When you finally visit Mamounia, do not under any circumstances go alone. Everyone will give you a quizzical look if you do. You'll be the uncomfortable center of attention from the moment you get out of your car (in an enclosed parking lot facing the front of the restaurant). And when you enter the dark place, you'll discover all the seating is either couches, pillows or tables for four. Even the men who run the restaurant will gawk, thinking you're a salesperson or a tourist lost on the way to Disneyland.

Moroccan cuisine is probably the most communal available in Orange County, one always presented with much pomp and in family-sized portions.

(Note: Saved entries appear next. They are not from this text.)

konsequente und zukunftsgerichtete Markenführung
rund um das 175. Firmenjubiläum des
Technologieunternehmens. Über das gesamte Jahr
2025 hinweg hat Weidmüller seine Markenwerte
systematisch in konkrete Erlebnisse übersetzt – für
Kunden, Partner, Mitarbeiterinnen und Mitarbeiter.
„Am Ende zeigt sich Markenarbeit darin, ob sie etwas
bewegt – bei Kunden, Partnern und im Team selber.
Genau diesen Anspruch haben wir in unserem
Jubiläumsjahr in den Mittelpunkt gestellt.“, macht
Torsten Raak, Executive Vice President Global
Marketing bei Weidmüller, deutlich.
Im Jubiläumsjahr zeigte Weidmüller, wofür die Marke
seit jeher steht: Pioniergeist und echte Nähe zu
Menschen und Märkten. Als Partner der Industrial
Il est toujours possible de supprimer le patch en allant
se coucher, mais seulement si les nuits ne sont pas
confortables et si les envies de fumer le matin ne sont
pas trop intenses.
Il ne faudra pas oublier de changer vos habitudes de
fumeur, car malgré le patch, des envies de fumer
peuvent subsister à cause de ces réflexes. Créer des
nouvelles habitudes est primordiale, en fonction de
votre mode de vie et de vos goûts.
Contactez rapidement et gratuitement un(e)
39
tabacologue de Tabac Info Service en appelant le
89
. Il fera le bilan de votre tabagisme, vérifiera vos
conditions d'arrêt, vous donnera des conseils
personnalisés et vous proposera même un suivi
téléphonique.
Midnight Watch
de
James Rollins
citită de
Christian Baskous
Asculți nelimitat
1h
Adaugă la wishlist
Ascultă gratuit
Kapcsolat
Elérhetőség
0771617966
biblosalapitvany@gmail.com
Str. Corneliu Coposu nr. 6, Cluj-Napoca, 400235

Mamounia is no different, and the restaurant is mostly set up for nighttime, when the disco-ball lighting and Moroccan techno music finally makes sense, and the hookahs come up, creating a haze and allure out of Casablanca. But rather than offer only exotic gimmickry, Mamounia is a rarity: a Moroccan place for Moroccans, where OC's sizable community can relax and order their homeland favorites à la carte and belly-dancing isn't some artifact, but rather living, jiggling culture.

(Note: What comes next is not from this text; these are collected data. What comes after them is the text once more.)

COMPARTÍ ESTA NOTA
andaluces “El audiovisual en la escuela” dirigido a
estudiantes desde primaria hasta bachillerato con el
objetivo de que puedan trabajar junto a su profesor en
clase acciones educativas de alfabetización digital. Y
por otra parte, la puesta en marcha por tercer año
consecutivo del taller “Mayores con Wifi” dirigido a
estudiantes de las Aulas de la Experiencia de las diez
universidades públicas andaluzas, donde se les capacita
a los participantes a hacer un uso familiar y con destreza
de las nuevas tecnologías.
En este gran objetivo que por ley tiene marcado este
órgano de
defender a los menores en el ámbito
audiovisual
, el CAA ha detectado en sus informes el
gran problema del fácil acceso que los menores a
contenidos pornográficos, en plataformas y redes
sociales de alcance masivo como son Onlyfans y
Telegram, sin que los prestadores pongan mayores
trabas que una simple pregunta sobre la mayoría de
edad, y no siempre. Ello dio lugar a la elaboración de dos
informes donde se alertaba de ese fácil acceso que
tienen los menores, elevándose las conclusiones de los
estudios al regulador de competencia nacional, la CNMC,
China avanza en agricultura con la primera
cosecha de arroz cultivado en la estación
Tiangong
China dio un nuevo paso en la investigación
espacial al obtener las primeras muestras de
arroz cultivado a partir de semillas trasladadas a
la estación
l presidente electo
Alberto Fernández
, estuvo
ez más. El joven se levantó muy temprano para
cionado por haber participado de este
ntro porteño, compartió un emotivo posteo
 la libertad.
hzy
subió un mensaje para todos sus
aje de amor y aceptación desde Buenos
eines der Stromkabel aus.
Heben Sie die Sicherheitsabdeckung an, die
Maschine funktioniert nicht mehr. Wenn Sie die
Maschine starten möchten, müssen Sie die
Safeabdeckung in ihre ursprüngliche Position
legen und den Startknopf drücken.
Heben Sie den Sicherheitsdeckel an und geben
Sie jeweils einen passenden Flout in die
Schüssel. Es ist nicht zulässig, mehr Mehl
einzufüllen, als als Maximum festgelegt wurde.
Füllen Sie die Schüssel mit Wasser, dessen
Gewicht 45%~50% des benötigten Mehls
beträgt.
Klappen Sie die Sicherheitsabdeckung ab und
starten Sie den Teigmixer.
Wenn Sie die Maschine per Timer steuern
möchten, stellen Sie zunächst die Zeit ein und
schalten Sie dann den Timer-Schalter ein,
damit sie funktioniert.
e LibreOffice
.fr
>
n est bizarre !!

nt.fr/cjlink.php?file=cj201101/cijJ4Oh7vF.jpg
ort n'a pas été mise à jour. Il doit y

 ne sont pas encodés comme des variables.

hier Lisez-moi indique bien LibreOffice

The menu seems to have been pulled back recently—the multicourse dinners that were available most of this year have disappeared in favor of entrées and appetizers. But, oh, those flavors: cumin and sugar and untold others, slow-cooked so everything melds into one soft, spectacular meal. The chicken tagine is so tender that just placing a slice of khobz (Moroccan flatbread, similar to pita but twice as thick and heartier) on the hen without pinching it results in full chunks coming off. Couscous becomes revelatory instead of a foodie heresy; the bastilla, that strange sweet-savory meal of chicken and powdered sugar, is pancake-sized, yet packs enough heft to serve as a full meal.

And if you do show up late? The owners will take special care to explain the menu, to suggest meals and to check up on you for refills. And when they ask if you want more sugar in the mint tea, politely decline: The stuff is already sweet enough to induce a Peter Max-worthy trip-out—halal version, of course.